Derevianko, A.P., Postnov, A.V., Rybin, E.P., Kuzmin, Y.V., Keates, S.G., 2005. The Pleistocene Peopling of Siberia: A Review of Environmental and Behavioral Aspects. Indo-Pacific Prehistory Association Bulletin. 25 (3) pp. 57-68.

Derevianko, A.P., Markin, S.V., and Shunkov, M.V., 2013. The Sibiryachikha Facies of the Middle Paleolithic of the Altai. Archaeology Ethnography & Anthropology of Eurasia. 41 (1) pp. 89-103.

Derevianko, A.P., Markin, S.V., Kulik, N.A., Kolobova, K.A., 2015. Lithic Raw Material Exploitation in the Sibiryachinkha Facies, The Middle Paleolithic of Altai. Archaeology Ethnography & Anthropology of Eurasia. 43 (3) pp. 3-16.

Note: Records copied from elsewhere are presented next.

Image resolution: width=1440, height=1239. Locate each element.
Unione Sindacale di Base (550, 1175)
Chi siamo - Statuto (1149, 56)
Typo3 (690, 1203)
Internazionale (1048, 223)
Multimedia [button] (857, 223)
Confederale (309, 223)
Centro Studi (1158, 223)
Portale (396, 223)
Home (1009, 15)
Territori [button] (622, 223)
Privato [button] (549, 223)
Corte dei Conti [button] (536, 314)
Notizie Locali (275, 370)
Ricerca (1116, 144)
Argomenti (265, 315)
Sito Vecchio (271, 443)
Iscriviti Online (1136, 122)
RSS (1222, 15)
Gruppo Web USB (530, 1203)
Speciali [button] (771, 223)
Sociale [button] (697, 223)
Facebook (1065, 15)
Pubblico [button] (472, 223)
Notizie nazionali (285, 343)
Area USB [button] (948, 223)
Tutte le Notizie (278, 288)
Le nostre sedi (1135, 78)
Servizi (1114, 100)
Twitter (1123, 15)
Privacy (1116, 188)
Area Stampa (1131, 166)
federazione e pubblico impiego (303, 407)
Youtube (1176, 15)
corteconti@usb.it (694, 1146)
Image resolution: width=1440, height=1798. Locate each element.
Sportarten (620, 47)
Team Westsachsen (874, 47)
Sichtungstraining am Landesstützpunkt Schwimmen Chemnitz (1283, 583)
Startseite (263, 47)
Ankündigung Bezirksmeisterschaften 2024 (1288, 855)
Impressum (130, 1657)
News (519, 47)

Dobrobolskaya, M.V., and Tiunov, A.V., 2013. The Neanderthals of Okladnikov Cave, Altai: Environment and Diet Based on Isotopic Analysis. Archaeology Ethnography & Anthropology of Eurasia. 41 (1) pp. 78-88.

Krause, J., Orlando, L., Serre, D., Viola, B., Richards, M.P., Hublin, J.J., Hänni, C., Derevianko, A.P., Pääbo, S., 2007. Neanderthals in Central Asia and Siberia. Nature 448 (18) pp. 902-904.

Kuzmin, Y.V., 2004. Origin of the Upper Paleolithic in Siberia: A Geoarchaeological Perspective. The Early Upper Paleolithic beyond Western Europe. University of California Press, pp. 196-206.

Skoglund, P., Northoff, B.H., Shunkov, M.V., Derevianko, A.P., Pääbo, S., Krause, J., Jakobsson, M., 2014. Separating endogenous ancient DNA from modern day contamination in a Siberian Neandertal. Proceedings of the National Academy of Sciences of the United States of America. 111 (6) pp. 2229-2234.

Viola, B., and Pääbo, S., 2013. What’s New in Central Asia? Basic Issues in Archaeology, Anthropology, and Ethnography of Eurasia. pp. 555-565.